Стесняться тут было нечего: папа-медведь был одним из самых высокооплачиваемых артистов в своем жанре. У Краффта он заколачивал целых тридцать тысяч в год, и с 1953-го они ежегодно проводили время зимней спячки во Флориде. Многие ли из этих манерных дамочек могли позволить себе содержать собственный пляжный домик на Кис? Однако за спиной кто-то захихикал – правда, попытавшись сдержаться, но безуспешно.
Мама-медведица обернулась и с подозрением оглядела собравшихся, но не смогла разглядеть во всех этих напудренных, бледных, точно сыворотка, лицах ничего знакомого – ни намека на дружеские чувства, ни проблеска сопереживания. Ведь должны же все они понимать, что такое деньги? А если так, то почему не могут понять, что все деньги, в конце концов, одинаковы? Вот Боб Минчин продает людям лимузины в салоне «Линкольна» в центре города. А папа-медведь катается для них на бревне в огромном шапито. И как знать, кто из них вправе выхваляться перед другим?
– Ничего-ничего, позвольте, я уберу, – сказала Минди Минейфер, потянувшись к осколкам чашек и блюдец в лапах неуклюжей гостьи.
От резкого движения, да еще так близко, мама-медведица невольно рыкнула – совсем тихонько, на самом-то деле этого и рыком не назвать. А что зацепила Минди когтями – это уж была чистая случайность. Стоило бы Минди поостеречься: кто же так тянет руки к медведям!
Вот тут в просторной, залитой солнцем гостиной воцарилась просто-таки гробовая тишина. Гостьи окаменели.
Не прошло и пяти минут, как все начали прощаться и расходиться – кто поодиночке, кто парами. Последней ушла мама-медведица. Прощаясь с забинтованной, поджимающей губы Минди, она прониклась горькими подозрениями, что это приглашение на скотсфордские суарэ было первым, последним и единственным в ее жизни. И эти подозрения целиком и полностью оправдались.
После этого мама-медведица большую часть времени сидела дома. Ей очень хотелось быть такой же женой, как и все остальные, очень хотелось наконец-то играть эту роль, как полагается. Она часто пыталась представить, каково это – быть одной из тех клевых, стильных белых англо-саксонских протестанток, которых показывали по телевизору, каждый вечер ожидающих высокопоставленных муженьков со смешанным «мартини» наготове. Но папа-медведь, конечно же, работал не с девяти до пяти. Его работа – круговорот гастролей, жизнь на колесах – начиналась на Пасху и заканчивалась в Хэллоуин. Что ж, маме-медведице оставалось одно: не вешать носа да вести хозяйство как можно лучше.

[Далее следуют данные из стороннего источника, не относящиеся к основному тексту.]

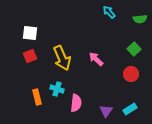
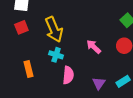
pink arrow: (96, 59) -> (94, 47), moved
cyan cross: (57, 89) -> (56, 55), moved

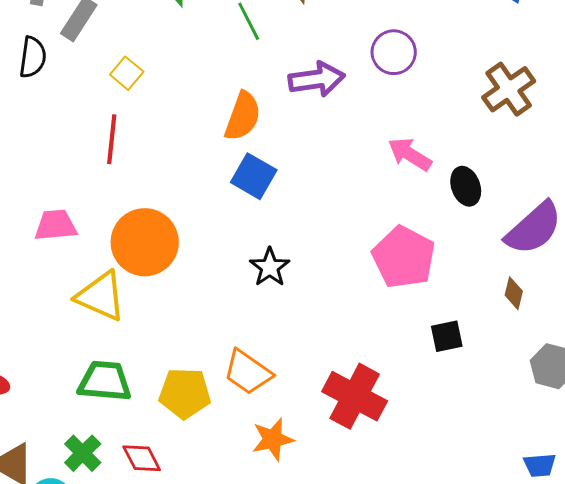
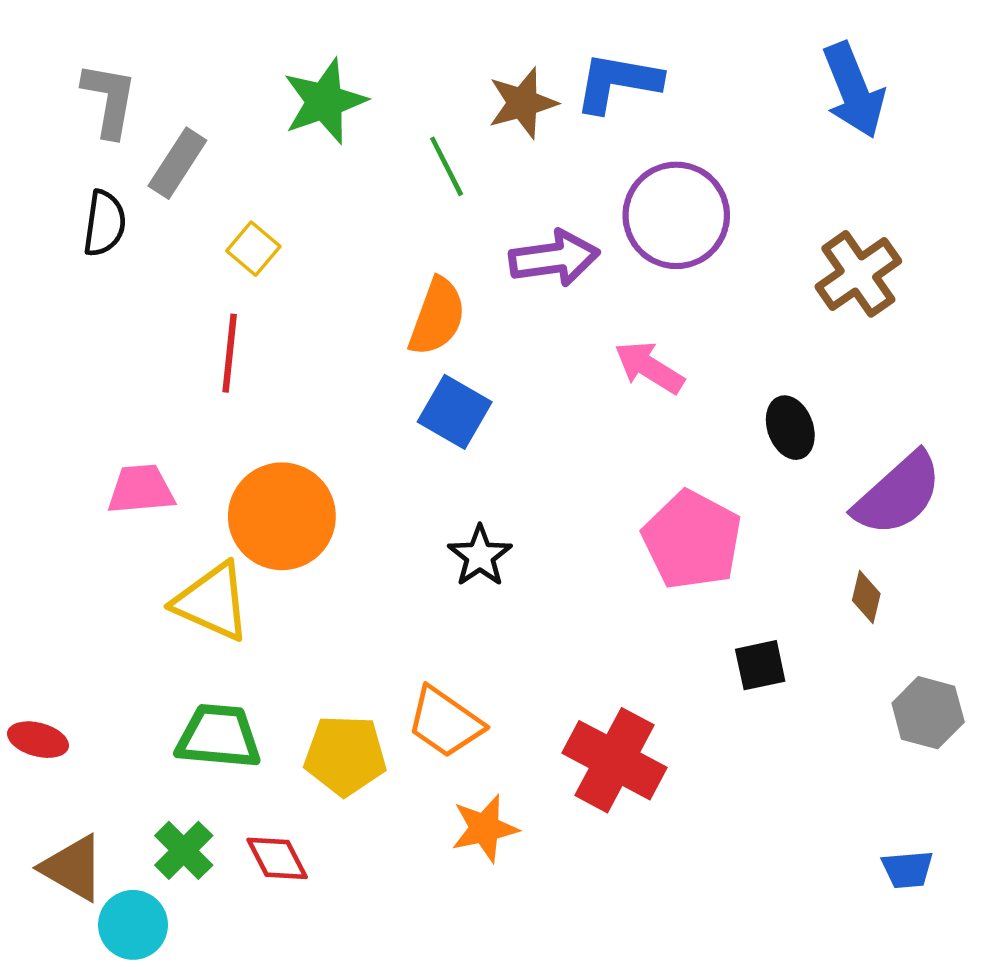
purple circle: (394, 52) -> (676, 215), size x1.5
pink arrow: (410, 154) -> (649, 367), moved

Ездить по магазинам – хотя в самом скором времени ей страх как надоело одолевать узкие проходы меж полок супермаркетов, опрокидывая пирамиды консервных банок и рулонов туалетной бумаги при любом неосторожном движении. Гулять с сыном в парке, наблюдая из тени платанов, как прочие дети играют в бейсбол (одна команда в футболках, другая – без). Объяснять хнычущему малышу-медвежонку, отчего ему нельзя тоже помахать битой вместе со всеми. А в завершение очередного дня – задернуть шторы и просто смотреть телевизор: вестерны, мыльные оперы, старые мелодрамы, сенатские слушания по поводу Интеграции Медведей (полдюжины белых стариков с морщинистыми лицами изо всех сил стараются не уснуть, а так называемые «эксперты» с важным видом разглагольствуют о проблемах, с которыми она сталкивается каждый день, но они-то не сталкивались и не столкнутся никогда).
И вот в один прекрасный, солнечный июньский день папа-медведь нежданно-негаданно явился домой. Увидев подъезжающее такси, мама-медведица – еще в домашнем халате, хотя шел четвертый час пополудни – поспешила навстречу, но его первые слова были адресованы не ей.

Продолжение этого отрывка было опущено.